Data Concentration In Platforms – A Modest Proposal
John Batelle writes about data and compute concentration in the tech sector:
If anything should be defined as a public good — “a commodity or service provided without profit to all members of a society” — it should be the ability to study and understand society toward a goal of improving everyone’s lives.
But over the past decade, the most valuable data, processing power, and people have become concentrated in a handful of private companies that have demonstrated an almost genetic unwillingness to share their platform as a public good. Sure, they’ll happily share their platforms’ output — their consumer products — as for-profit services. And yes, each of us as consumers can benefit greatly from free social media, free search, free access to the “Everything Store,” and expensive but oh-so-worth-it smart phones.
Other than his overuse of em dashes, I really love this review from someone that knows what they are talking about.
For professional and personal reasons I’ve been spending a lot more time familiarizing myself with Amazon technologies.

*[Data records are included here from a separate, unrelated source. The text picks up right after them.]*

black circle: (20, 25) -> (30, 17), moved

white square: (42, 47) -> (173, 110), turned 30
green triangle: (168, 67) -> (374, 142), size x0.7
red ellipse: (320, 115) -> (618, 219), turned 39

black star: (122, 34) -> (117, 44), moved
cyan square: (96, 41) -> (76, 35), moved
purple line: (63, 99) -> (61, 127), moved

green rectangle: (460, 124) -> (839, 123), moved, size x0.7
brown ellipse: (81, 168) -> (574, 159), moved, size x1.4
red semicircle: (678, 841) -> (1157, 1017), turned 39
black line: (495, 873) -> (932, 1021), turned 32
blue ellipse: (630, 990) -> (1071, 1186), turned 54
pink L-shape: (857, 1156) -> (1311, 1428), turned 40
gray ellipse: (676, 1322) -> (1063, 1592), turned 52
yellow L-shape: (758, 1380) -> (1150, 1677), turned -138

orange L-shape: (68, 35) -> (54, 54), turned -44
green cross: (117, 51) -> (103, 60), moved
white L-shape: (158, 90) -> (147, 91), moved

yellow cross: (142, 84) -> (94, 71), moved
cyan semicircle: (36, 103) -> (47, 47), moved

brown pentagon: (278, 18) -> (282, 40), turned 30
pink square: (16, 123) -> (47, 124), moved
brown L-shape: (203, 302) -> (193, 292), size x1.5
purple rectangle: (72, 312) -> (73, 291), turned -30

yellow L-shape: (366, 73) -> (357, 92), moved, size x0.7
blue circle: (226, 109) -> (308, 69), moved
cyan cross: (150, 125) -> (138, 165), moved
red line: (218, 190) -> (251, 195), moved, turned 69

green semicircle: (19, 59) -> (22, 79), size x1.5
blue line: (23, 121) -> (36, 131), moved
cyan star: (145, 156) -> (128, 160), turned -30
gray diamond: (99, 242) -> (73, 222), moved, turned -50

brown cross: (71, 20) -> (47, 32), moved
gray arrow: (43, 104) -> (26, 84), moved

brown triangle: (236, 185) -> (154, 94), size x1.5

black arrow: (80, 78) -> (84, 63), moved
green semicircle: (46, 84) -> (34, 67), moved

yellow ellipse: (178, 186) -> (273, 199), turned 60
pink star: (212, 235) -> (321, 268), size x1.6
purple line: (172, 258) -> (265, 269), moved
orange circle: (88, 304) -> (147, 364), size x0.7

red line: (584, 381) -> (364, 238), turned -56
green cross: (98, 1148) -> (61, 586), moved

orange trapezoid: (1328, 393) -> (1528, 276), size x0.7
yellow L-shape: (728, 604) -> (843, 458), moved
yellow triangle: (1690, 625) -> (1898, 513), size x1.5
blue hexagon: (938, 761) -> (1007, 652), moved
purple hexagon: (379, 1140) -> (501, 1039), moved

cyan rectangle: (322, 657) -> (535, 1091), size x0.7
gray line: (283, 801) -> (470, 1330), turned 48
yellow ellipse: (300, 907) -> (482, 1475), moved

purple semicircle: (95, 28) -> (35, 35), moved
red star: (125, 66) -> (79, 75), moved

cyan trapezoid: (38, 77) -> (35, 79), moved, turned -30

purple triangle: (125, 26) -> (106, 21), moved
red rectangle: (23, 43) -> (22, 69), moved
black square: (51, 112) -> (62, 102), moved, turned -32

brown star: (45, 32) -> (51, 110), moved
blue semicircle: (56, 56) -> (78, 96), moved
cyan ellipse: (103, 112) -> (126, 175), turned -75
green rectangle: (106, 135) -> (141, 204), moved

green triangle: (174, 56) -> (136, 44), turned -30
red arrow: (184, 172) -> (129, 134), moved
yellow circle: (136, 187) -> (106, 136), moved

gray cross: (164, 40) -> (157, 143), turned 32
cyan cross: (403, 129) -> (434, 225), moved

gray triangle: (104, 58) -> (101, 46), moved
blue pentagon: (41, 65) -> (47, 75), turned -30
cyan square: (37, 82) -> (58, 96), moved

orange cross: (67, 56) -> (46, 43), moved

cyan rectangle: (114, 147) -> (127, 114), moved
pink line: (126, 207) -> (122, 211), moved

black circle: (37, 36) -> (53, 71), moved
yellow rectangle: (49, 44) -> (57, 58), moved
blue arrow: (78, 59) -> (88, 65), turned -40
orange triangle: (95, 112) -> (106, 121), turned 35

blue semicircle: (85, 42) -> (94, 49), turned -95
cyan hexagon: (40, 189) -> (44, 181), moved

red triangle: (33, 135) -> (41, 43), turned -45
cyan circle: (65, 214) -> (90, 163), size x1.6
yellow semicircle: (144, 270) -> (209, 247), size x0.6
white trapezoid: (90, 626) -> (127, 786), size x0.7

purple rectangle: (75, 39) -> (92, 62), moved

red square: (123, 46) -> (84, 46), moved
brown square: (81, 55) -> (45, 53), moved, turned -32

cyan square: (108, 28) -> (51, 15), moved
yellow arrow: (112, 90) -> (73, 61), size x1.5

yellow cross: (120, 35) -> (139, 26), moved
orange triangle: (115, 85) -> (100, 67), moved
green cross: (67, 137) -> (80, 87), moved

It’s damn impressive and at some level scary. The average person has no idea how advanced this technology is and how much data can be scooped up and processed with little effort. But as Batelle points out, it’s not being used for public good in ways that it could be.
Am I arguing that the government should take over Google, Amazon, Facebook, and Apple so as to beat back Russian info-ops? No, of course not.But our current response to Russian aggression illustrates the lack of partnership and co-ordination between government and our most valuable private sector companies. And I am hoping to raise an alarm: When the private sector has markedly better information, processing power, and personnel than the public sector, one will only strengthen, while the latter will weaken. We’re seeing it play out in our current politics, and if you believe in the American idea, you should be extremely concerned.
Data is the future of politics, society, and human rights, yet our political organizations are stuck mostly in the past and denying that any of this is important. As net neutrality dies, most administration boot-lickers are dismissing that anything out of the ordinary is happening.